12-17-2013, 03:24 PM
I agree, the power I have over food now is invaluable to me, instead of the power it used to have over me. The almost terror I felt if I didn't have enough diet coke and chips and chocolate to do me the whole weekend, that feeling is long gone and I don't want it back again ever!
That being said, if I could stay the size I am now AND eat all the McDonalds and Dairy Queen I wanted, ya I'd take that :D
12-17-2013, 06:03 PM
if i never lost any MORE weight i think i'd be fine with that...but it's important to me to at least maintain the loss that i've done...i am much more aware of the nutrition and calories in food and, while i make bad choices from time to time, i can't just "forget" the knowledge about food that i have now....
i put the scale away because it was messing with my head too much...i started weight training with heavy weights last august after a foot injury stopped me from running...and since then my body has gotten smaller BUT the scale has jumped up and up :( and it made me NOT want to weight train because i wanted the scale to drop back down...so i put it away and hardly ever step on it anymore
i track calories every day and that helps too....i dont know if i COULD quit tracking calories now lol
12-18-2013, 11:06 AM
I saw a recent study that said if just 1/2 of the US population ate 1 more serving of fruits or vegetables a day (only 1!) 20,000 cancer cases could be prevented each year
12-18-2013, 02:17 PM
I agree.
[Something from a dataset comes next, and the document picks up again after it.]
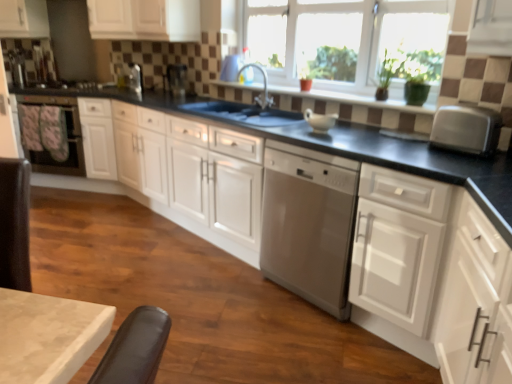 Where is `vacant space behind satin silver toaster at upper center, the second appliance in the right-to-left sequence`? vacant space behind satin silver toaster at upper center, the second appliance in the right-to-left sequence is located at coordinates (139, 92).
While I do want to lose weight, I would settle for functional fitness even if didn't lose another pound. I don't have kids to keep up with, but I do lead an active lifestyle. I want to be that elderly lady that still carries her own groceries, can carry the vacuum up and down the stairs, etc.
12-18-2013, 02:24 PM
I kind of threw off the guy at the gym when I said my reason for exercising was to be healthy, not to lose weight. While losing weight is a bonus, I know that I can be overweight and still be healthy. I just don't want to die at a young age because I can't get off my butt and eat right.
12-18-2013, 02:42 PM
When I started this journey, I vowed to myself that I would not allow the scale to affect my efforts. I was going to make healthy changes and stick with them regardless of the impact or lack of impact on the scale.
"This time," from the very start, I vowed to keep "doing this" even if the best I could manage is "not gaining," or even constantly losing and relosing the same few pounds. In the past yoyoing or stalling would inspire me to give up, which resulted in uncontrolled gaining.
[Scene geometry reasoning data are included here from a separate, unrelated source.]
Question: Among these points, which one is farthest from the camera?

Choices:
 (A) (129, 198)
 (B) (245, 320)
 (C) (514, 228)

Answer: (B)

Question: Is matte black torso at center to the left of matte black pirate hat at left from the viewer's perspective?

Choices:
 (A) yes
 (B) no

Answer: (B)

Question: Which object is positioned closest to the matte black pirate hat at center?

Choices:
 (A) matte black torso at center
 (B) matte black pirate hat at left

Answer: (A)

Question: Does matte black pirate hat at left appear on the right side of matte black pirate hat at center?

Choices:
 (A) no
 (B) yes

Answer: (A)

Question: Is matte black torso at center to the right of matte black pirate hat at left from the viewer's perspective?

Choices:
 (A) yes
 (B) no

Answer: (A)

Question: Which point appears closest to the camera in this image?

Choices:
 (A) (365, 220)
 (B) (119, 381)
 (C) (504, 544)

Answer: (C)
Even if I had never lost any weight and had only been able to keep my weight from exceeding my top weight of 394 lbs, all my efforts would have been worth it.
I've lost about 100 lbs, but so slowly that it has mostly felt more like not losing at all. In the past, I would have called this failure. Now I call it "succeeding at not gaining." Even when I see a gain on the scale, I have an opportunity at the next weigh-in to successfully "not gain."
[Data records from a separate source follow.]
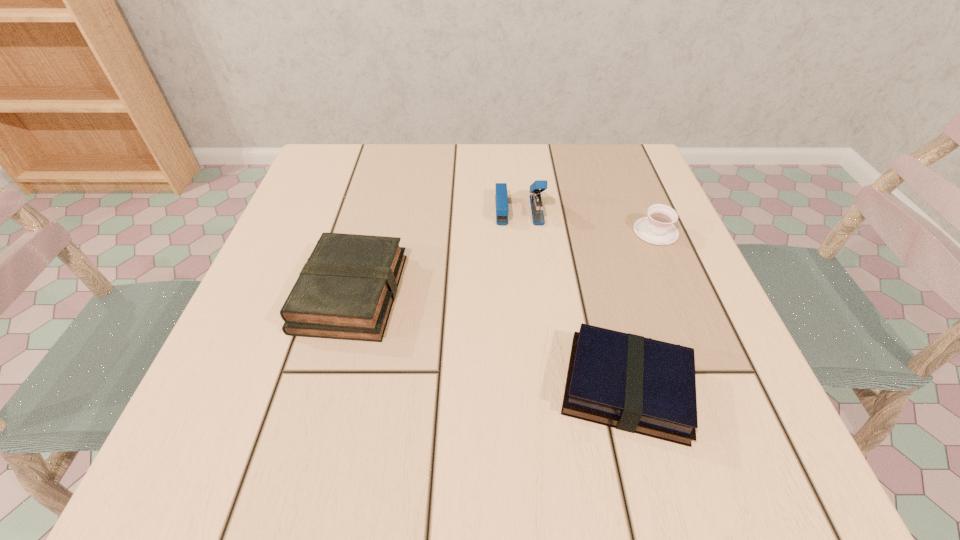 Locate an element on the screen. object located at the far edge is located at coordinates (501, 198).

Where is `object that is at the near edge`? The width and height of the screenshot is (960, 540). object that is at the near edge is located at coordinates (640, 385).

Where is `object at the left edge`? object at the left edge is located at coordinates (346, 289).

The height and width of the screenshot is (540, 960). Identify the location of book present at the right edge. tap(640, 385).

You are a GUI agent. You are given a task and a screenshot of the screen. Output one action in this format:
    pyautogui.click(x=<x>, y=<y>)
    Task: Click on the teacup that is at the right edge
    The width and height of the screenshot is (960, 540).
    Given the screenshot: What is the action you would take?
    pyautogui.click(x=658, y=228)

At what (x,y) coordinates should I click in order to perform the action: click on object present at the near right corner. Please return your answer as a coordinate pair (x, y). The width and height of the screenshot is (960, 540). Looking at the image, I should click on (640, 385).

In order to click on vacant region at the far edge of the desktop in this screenshot , I will do `click(516, 159)`.

The height and width of the screenshot is (540, 960). In the image, there is a desktop. Identify the location of vacant space at the near edge. (318, 476).

Where is `vacant space at the left edge`? This screenshot has height=540, width=960. vacant space at the left edge is located at coordinates (304, 386).

The image size is (960, 540). Identify the location of vacant space at the right edge of the desktop. (625, 206).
I weight at least twice daily and almost every time I get on the scale I get to feel rewarded for not gaining as opposed to feeling punished for failing to lose (or for not losing fast enough).
What's most awesome about focusing on "not gaining" is that there are no punishments for "not losing" and the rewards for "not gaining" keep the motivation levels high and frustration levels low - there's never any reason or temptation to give up or allow regain unless I allow myself to think and feel the "old way" in which "not losing" feels every bit as bad as regaining (sometimes worse)..
01-01-2014, 04:23 PM
Laurie Dawn, Your post is so inspirational because of your commitment to health and fitness rather than a number on the scale. You are awesome!